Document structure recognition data
= = = = =
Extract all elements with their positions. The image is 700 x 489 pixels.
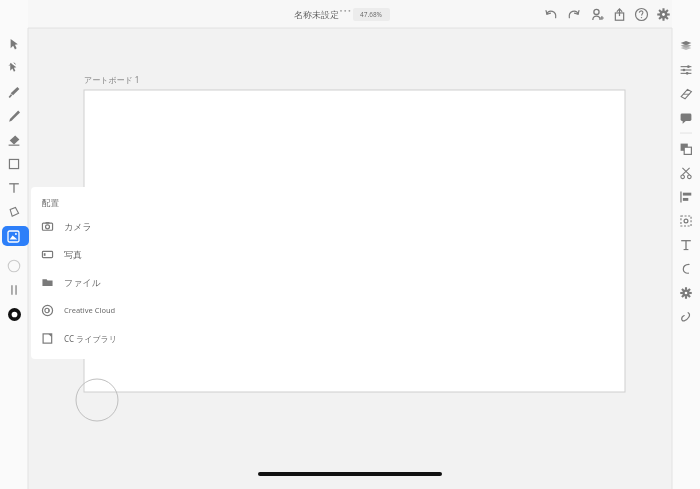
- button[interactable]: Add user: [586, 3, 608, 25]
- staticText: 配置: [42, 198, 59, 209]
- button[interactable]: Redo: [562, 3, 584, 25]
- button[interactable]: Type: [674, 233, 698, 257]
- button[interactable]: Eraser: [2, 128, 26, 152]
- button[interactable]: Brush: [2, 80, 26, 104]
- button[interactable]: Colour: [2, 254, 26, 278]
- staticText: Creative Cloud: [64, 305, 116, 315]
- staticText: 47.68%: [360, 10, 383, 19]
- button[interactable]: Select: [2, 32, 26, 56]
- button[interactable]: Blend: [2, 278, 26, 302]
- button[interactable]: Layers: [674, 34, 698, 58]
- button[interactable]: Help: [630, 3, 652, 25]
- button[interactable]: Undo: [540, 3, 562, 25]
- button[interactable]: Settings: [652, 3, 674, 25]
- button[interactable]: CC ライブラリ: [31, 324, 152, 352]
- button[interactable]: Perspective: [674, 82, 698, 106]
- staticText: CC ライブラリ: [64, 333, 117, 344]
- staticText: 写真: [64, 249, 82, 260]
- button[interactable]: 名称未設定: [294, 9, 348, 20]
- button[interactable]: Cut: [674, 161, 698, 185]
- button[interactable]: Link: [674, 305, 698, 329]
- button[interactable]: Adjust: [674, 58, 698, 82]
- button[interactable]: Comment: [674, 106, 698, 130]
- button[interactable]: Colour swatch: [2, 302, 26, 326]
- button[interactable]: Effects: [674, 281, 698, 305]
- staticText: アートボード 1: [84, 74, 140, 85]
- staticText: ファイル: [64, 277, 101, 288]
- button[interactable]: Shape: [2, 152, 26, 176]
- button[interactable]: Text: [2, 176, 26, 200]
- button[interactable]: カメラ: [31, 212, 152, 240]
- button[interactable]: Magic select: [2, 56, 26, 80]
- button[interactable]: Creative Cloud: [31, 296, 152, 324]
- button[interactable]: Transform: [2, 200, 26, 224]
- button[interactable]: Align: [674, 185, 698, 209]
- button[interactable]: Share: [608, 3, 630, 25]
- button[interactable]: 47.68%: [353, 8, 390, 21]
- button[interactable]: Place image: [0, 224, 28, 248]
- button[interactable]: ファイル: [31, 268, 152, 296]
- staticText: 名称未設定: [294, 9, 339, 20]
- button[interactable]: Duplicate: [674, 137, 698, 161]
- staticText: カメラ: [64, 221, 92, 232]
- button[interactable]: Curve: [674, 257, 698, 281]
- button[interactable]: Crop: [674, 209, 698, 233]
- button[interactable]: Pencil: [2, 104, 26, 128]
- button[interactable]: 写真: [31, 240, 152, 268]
= = = = =
REQUIRED ACTION →
Copy out each line of the entries where the word "image" is found.

RESULT FOR THIS EXERCISE →
Extract all elements with their positions. The image is 700 x 489 pixels.
- button[interactable]: Place image: [0, 224, 28, 248]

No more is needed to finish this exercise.